BLACK THURSDAY
Regardless of what happens with the Holder contempt vote, today will likely be remembered by freedom-loving people as Black Thursday. My response to a reporter a few moments ago: "You may call tyranny a mandate or you may call it a tax, but it still is tyranny and invites the same response."
LATER: The other day I did an interview which will appear, I am told, on Monday. Here is a relevant portion of that which deals with the decision today.
Question: You said in an interview with the Washington Post that a handful of Americans “are armed and are capable of making such resistance possible and perhaps even initiating a civil war.” Would you support a civil war over health care law?
"Initiating a civil war" is a misquote. All of my work has been focused on preventing a civil war by making the clueless understand that one is possible. Their Weltanschauungs prevent it. I'm trying to get them to understand that we are in fact two countries now. We share a common language (most of us) and border, but we disagree on the critical question that the Founders answered with defensive violence against King George's violence -- shall the people serve the government of the government serve the people? Does it matter if we agree on traffic laws or the rules by which our kids play soccer if we disagree on something so fundamental? The health care law carries with its meeching platitudinous promises the hard steel fist of government violence at the center. If we refuse to obey, we will be fined. If we refuse to pay the fine, we will in time be jailed. If we refuse to report meekly to jail, we will be sent for by armed men. And if we refuse their violent invitation at the doorsteps of our own homes we will be killed -- unless we kill them first. It is Nancy Pelosi who first plunked the threat of violence on the table like Goering reaching for his revolver. How should principled, free people react to such threats? I am on record as advocating the right of defensive violence against a tyrannical regime. The Founders would agree. If someone on the street threatens to break into my house and steal my property or kill me, and I tell them, "If you do this, you will be killed," am I the violent one? Or is it merely good manners to warn the miscreant of the probable outcome?
I was once asked by a gun prohibitionist my thoughts on his desire for my disarmament. I began to explain as best I could and he cut me off with an impatient, "Give me the short answer." "Okay," I said after pausing briefly, "If you try to take our firearms we will kill you." He left quickly, muttering oaths about my sanity. Yet you will get the same answer from that other half of the country that such people make no attempt to understand, only deride and name-call. Such ignorance can get a whole lot of people killed. That is the point I'm trying to get across. If the Constitution as crafted by the Founders and the rule of law no longer applies, that is, if we now have the law of the jungle, then my half of the country is far better prepared to live and thrive in that jungle others force into than they are. Another formulation: If the rule of law no longer protects us from government tyranny, it no longer protects that tyranny and its acolytes from us. It is a two-way street and I hope desperately that Nancy Pelosi and her ilk understand that before it is too late.

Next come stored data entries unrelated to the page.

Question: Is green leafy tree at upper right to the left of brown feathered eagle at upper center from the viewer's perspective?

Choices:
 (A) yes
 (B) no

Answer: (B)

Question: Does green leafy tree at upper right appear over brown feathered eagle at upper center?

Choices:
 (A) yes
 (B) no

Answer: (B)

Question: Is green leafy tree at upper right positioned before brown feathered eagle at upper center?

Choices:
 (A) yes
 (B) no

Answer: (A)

Question: What are your thoughts about how the Supreme Court will rule on health care Thursday? What do you see as the potential implications of its decision?

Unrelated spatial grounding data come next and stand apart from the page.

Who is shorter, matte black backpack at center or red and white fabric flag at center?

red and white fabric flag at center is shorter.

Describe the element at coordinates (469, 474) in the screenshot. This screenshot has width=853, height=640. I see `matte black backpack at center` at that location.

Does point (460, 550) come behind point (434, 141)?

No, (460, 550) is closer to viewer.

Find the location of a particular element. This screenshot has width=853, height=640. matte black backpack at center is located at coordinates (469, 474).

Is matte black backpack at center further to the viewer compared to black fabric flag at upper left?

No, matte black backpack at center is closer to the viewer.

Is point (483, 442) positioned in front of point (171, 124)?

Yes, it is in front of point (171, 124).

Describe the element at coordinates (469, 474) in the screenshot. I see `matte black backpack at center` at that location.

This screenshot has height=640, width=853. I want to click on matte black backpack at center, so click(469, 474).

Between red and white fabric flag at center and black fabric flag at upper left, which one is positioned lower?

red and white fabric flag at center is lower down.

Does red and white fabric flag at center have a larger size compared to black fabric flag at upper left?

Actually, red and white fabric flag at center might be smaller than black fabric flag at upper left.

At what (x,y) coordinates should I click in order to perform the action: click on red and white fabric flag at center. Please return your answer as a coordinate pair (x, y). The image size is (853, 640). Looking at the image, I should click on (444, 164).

See above. If the individual mandate is upheld, me and a few million of my friends will not comply and we will make ourselves so obnoxious in our refusal that sooner or later some government agent is going to try to kill us. Because the one thing a tyrant cannot tolerate is the example of someone being unafraid and saying "No." It's a bad example for the rest of the sheep and might encourage noncompliance. When that happens, you have only to read history to predict the outcome. To believe anything else is to whistle past the graveyard of history.